With all that energy spent trying to get your mini-me to eat, take his nap, and generally stay out of trouble, a little snot on the face is usually at the bottom of your priorities.

Even stay-at-home mums are often judged ― mum of three, Diana Fung shares, “People think I’m taking the easy way out by choosing to stay home with my kids. Actually, I’ve never done anything more challenging in my life.”

9. Sleeping arrangements

Whether you co-sleep with your three kids, or let your baby sleep in his own cot and own room from the age of 6 months, there’s always going to be a myriad of opinions about what’s right and what’s wrong.

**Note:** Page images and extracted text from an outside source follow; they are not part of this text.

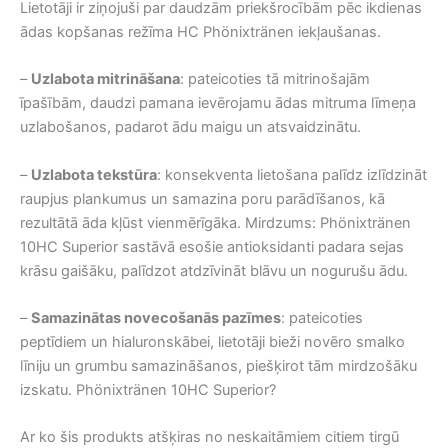
Lietotāji ir ziņojuši par daudzām priekšrocībām pēc ikdienas
ādas kopšanas režīma HC Phönixtränen iekļaušanas.
–
Uzlabota mitrināšana
: pateicoties tā mitrinošajām
īpašībām, daudzi pamana ievērojamu ādas mitruma līmeņa
uzlabošanos, padarot ādu maigu un atsvaidzinātu.
–
Uzlabota tekstūra
: konsekventa lietošana palīdz izlīdzināt
raupjus plankumus un samazina poru parādīšanos, kā
rezultātā āda kļūst vienmērīgāka. Mirdzums: Phönixtränen
10HC Superior sastāvā esošie antioksidanti padara sejas
krāsu gaišāku, palīdzot atdzīvināt blāvu un nogurušu ādu.
–
Samazinātas novecošanās pazīmes
: pateicoties
peptīdiem un hialuronskābei, lietotāji bieži novēro smalko
līniju un grumbu samazināšanos, piešķirot tām mirdzošāku
izskatu. Phönixtränen 10HC Superior?
Ar ko šis produkts atšķiras no neskaitāmiem citiem tirgū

“I sleep-trained all my kids when they were 4 months old, and I never regretted it. Of course, I faced tons of criticisms about how I was cruel for letting them cry,” says Fung. What works for one family may not work for the other, so it’s best to respect the other parent’s decision.

10. A messy house

Once the kids arrive, you can throw that imaginary domestic goddess image you were aiming for right out of the window. Even when you find pockets of time to rearrange the cushions or fold the kids’ clothes, you’ll soon realise that everything gets trashed within 10 seconds of the kids getting home. In the end, you’ll throw your hands in the air, pour yourself a glass of wine, put your feet up and tell yourself that you deserve to chill, anyway.